| Activity |
Give the data below again exactly, and drop each picture from it.

==================================================

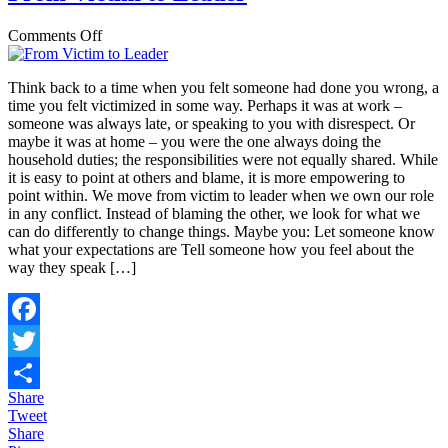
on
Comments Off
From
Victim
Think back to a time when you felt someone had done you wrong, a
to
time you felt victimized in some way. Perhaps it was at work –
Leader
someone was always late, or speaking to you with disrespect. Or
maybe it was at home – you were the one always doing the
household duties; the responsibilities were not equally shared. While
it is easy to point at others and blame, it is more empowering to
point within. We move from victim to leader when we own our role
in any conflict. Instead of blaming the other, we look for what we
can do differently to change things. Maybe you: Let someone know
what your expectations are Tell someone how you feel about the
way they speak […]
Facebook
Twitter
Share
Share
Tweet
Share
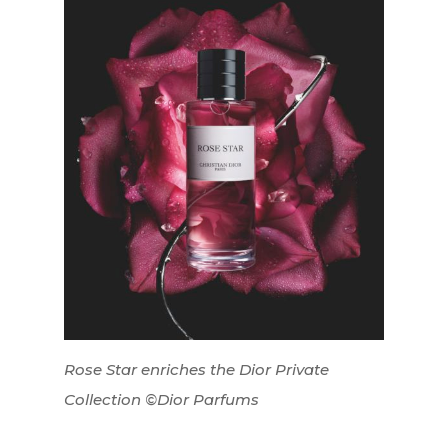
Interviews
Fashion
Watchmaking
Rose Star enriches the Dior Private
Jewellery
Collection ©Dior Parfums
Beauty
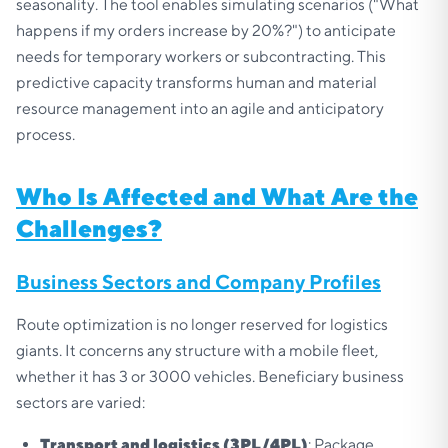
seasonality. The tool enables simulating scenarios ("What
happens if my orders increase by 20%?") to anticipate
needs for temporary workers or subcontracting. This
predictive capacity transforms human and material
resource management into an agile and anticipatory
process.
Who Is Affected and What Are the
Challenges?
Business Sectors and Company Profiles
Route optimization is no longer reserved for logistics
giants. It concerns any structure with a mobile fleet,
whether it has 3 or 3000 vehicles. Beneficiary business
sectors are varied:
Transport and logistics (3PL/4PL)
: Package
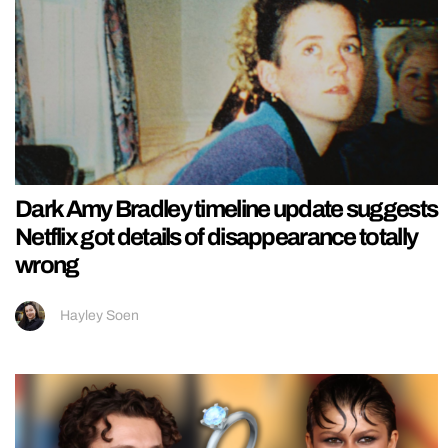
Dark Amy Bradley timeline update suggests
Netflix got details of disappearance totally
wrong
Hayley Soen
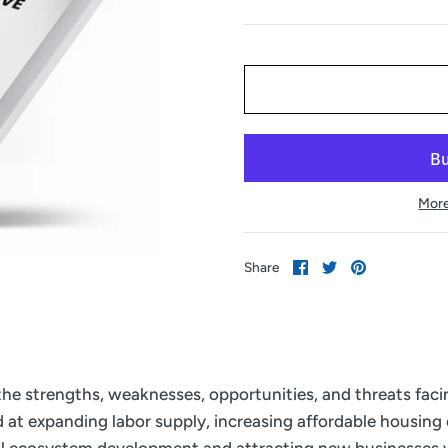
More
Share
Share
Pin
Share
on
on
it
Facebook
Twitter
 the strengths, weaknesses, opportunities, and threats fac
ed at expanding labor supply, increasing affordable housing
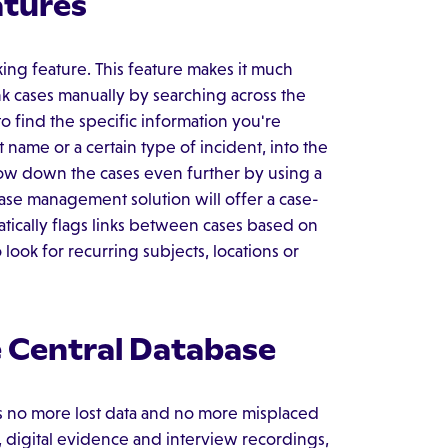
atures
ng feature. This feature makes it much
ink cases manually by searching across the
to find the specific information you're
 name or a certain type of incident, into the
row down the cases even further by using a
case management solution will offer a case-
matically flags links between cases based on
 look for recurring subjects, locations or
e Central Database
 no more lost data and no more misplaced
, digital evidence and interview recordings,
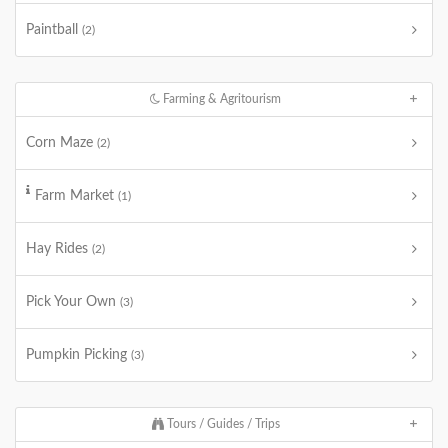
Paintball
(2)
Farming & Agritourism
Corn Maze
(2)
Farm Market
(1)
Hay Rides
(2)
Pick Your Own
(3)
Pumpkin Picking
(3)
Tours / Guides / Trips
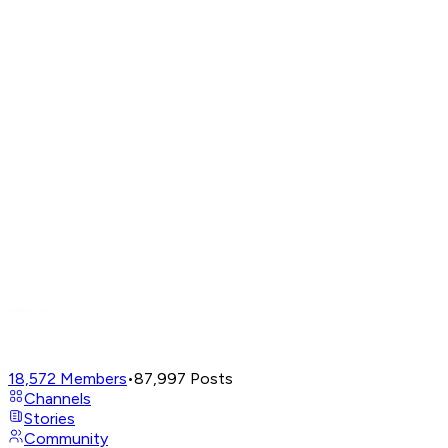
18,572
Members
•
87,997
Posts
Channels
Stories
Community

==================================================

| Response to this exercise |
on
Comments Off
From
Victim
Think back to a time when you felt someone had done you wrong, a
to
time you felt victimized in some way. Perhaps it was at work –
Leader
someone was always late, or speaking to you with disrespect. Or
maybe it was at home – you were the one always doing the
household duties; the responsibilities were not equally shared. While
it is easy to point at others and blame, it is more empowering to
point within. We move from victim to leader when we own our role
in any conflict. Instead of blaming the other, we look for what we
can do differently to change things. Maybe you: Let someone know
what your expectations are Tell someone how you feel about the
way they speak […]
Facebook
Twitter
Share
Share
Tweet
Share
Interviews
Fashion
Watchmaking
Rose Star enriches the Dior Private
Jewellery
Collection ©Dior Parfums
Beauty
seasonality. The tool enables simulating scenarios ("What
happens if my orders increase by 20%?") to anticipate
needs for temporary workers or subcontracting. This
predictive capacity transforms human and material
resource management into an agile and anticipatory
process.
Who Is Affected and What Are the
Challenges?
Business Sectors and Company Profiles
Route optimization is no longer reserved for logistics
giants. It concerns any structure with a mobile fleet,
whether it has 3 or 3000 vehicles. Beneficiary business
sectors are varied:
Transport and logistics (3PL/4PL)
: Package
Dark Amy Bradley timeline update suggests
Netflix got details of disappearance totally
wrong
Hayley Soen
More
Share
Share
Pin
Share
on
on
it
Facebook
Twitter
 the strengths, weaknesses, opportunities, and threats fac
ed at expanding labor supply, increasing affordable housing
atures
ng feature. This feature makes it much
ink cases manually by searching across the
to find the specific information you're
 name or a certain type of incident, into the
row down the cases even further by using a
case management solution will offer a case-
matically flags links between cases based on
 look for recurring subjects, locations or
e Central Database
 no more lost data and no more misplaced
, digital evidence and interview recordings,
Paintball
(2)
Farming & Agritourism
Corn Maze
(2)
Farm Market
(1)
Hay Rides
(2)
Pick Your Own
(3)
Pumpkin Picking
(3)
Tours / Guides / Trips
18,572
Members
•
87,997
Posts
Channels
Stories
Community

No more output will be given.